A 1914 CENTER HALL FARMHOUSE was moved to the site and given new life as a traditional, Lowcountry raised cottage. An addition encircles the home, left open on the front and sides to function as deep, sheltered porches and enclosed in the back to enlarge the living space.

NEWLY ADDED SPACE AT THE REAR OF THE FARMHOUSE is wrapped with windows, suggesting it was once a porch that was later enclosed.

THE CENTER HALL reveals a staircase built to replicate the original. A doorway at the end of the hall leads into the glass-enclosed sunroom.
The interior transoms and side-lights mimic the front door, giving the impression that this was once the back entry of the home.

ON THE UPPER FLOOR, new materials were custom milled to match the profiles of the home’s
early twentieth century woodwork and artfully finished to emulate the patina of their elder cousins.

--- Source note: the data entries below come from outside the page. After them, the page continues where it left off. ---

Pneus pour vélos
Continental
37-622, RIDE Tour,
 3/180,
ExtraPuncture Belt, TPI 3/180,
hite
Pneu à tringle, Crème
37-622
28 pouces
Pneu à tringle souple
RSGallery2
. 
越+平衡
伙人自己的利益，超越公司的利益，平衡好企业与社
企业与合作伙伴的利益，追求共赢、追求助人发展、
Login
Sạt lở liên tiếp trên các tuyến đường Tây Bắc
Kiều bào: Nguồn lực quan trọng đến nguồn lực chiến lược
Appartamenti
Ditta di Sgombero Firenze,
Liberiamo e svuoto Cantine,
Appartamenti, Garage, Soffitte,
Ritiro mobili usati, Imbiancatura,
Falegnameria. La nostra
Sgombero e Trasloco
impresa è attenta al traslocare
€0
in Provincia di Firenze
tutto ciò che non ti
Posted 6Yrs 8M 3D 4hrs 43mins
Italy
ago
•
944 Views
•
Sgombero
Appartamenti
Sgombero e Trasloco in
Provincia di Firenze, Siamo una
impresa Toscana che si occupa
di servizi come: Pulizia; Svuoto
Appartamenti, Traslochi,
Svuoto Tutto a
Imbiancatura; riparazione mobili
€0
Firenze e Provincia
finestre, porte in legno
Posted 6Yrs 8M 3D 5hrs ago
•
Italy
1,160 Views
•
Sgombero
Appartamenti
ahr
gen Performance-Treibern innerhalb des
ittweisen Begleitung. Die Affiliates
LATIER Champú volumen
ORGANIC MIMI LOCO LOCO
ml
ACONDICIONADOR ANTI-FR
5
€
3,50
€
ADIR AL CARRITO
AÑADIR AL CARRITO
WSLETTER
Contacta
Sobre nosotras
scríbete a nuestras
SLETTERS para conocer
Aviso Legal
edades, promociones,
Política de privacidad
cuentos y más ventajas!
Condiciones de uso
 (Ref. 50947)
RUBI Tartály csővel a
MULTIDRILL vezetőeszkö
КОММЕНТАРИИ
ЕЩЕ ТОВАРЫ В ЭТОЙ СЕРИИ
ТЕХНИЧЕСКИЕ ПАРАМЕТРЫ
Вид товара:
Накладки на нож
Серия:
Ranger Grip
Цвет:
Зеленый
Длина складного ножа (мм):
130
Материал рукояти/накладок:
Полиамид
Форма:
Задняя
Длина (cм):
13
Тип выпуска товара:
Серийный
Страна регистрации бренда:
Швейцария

ACROSS THE POND FROM THE LANGFORD HOUSE sits an enclave of rustic,
tin-roofed structures, utilitarian in form but designed for hospitality and entertaining.


VISITORS OVERNIGHT IN THE BUNKIES, one room cottages made of primitive materials.

CANTILEVERED OVER THE POND, The Hunting Lodge was designed to resemble an old waterside, cotton warehouse.
Unlike the Langford House with its innate sense of history, this new building captures the passage of time through
the use of simple materials, hand-distressed finishes, and the impression that it was re-purposed over the years.